Why We Think What We Think and Can We Think Smarter?

When you’re asked to give your opinion, what do you think?

No, I mean what do you think? And how and why do you think it?

If you can answer these questions you will gain access to your cognition, which is the range of mental processes relating to the acquisition, storage, manipulation, and retrieval of information. With a deeper understanding of your cognition you can strengthen it to make yourself smarter.

What we think: something to do with our unconscious mind

What we think is easy enough to describe. If I tell you to think of a candy bar, you use your cognitive abilities to retrieve the information related to the term “candy bar.” You may remember how earlier in your life someone taught you what a candy bar was, you eventually tried a candy bar, and the pleasureful experience ingrained this memory in your mind for later retrieval. This is an example of acquisition and the storage of information.

Now, as you think about that candy bar, your memory may seem completely lucid, but you are manipulating the information in your mind based on many unconscious and conscious factors.

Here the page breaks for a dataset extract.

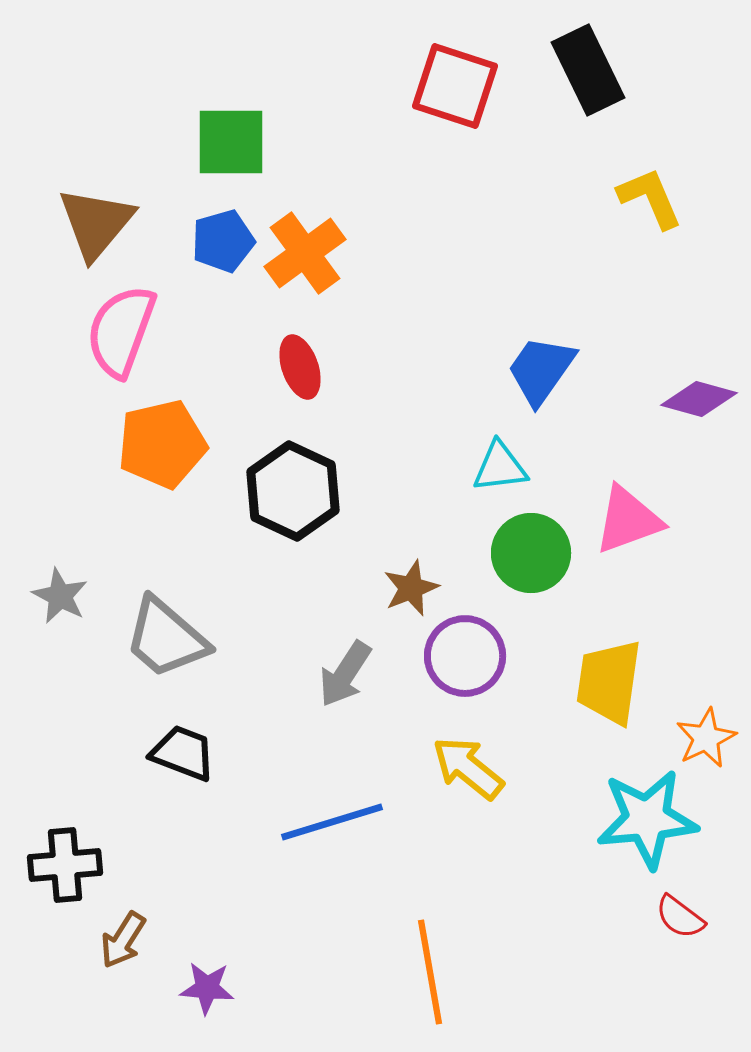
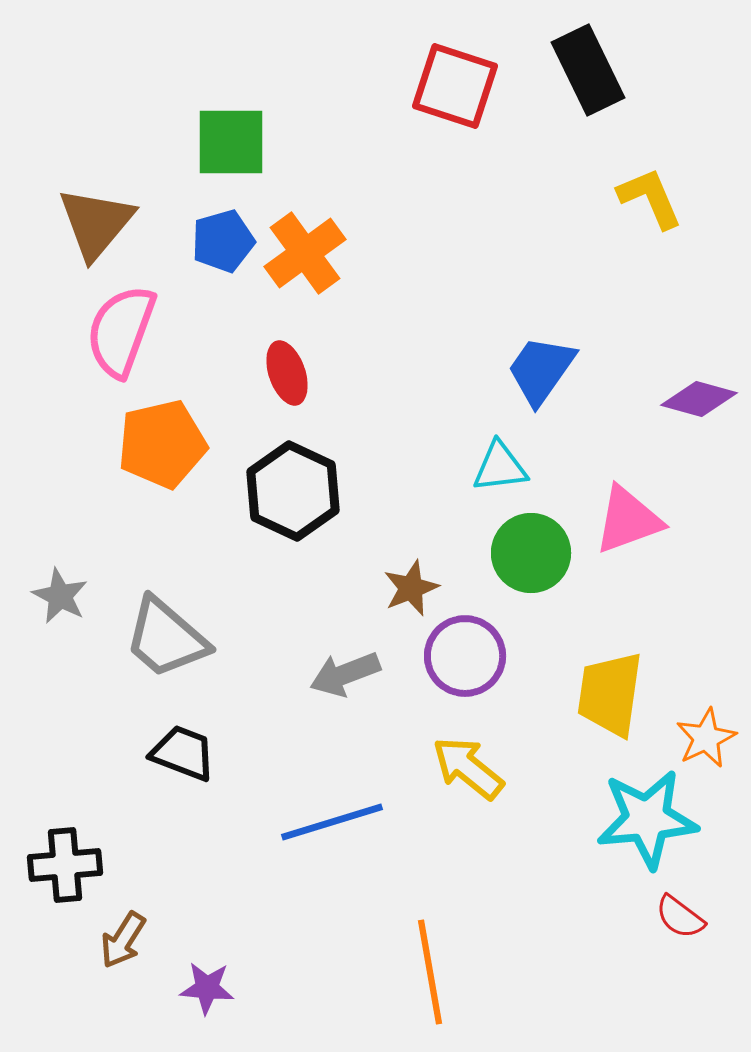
red ellipse: moved 13 px left, 6 px down
gray arrow: rotated 36 degrees clockwise
yellow trapezoid: moved 1 px right, 12 px down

You think about what it tastes like and looks like, but you are likely to forget about how much it costs, what is written on the package, and the promise you made to yourself about eating “healthy.” This is a perfect example of your cognitive ability to retrieve information and manipulate that information.

    In the split second after you read the word “candy bar,” you experienced every facet of cognition unconsciously, but as I took you through the process you were able to consciously experience cognition. By making our cognitive processes conscious and understanding what affects cognition we can create a life that makes us smarter.

    Let’s develop a deeper understanding of how and why we think.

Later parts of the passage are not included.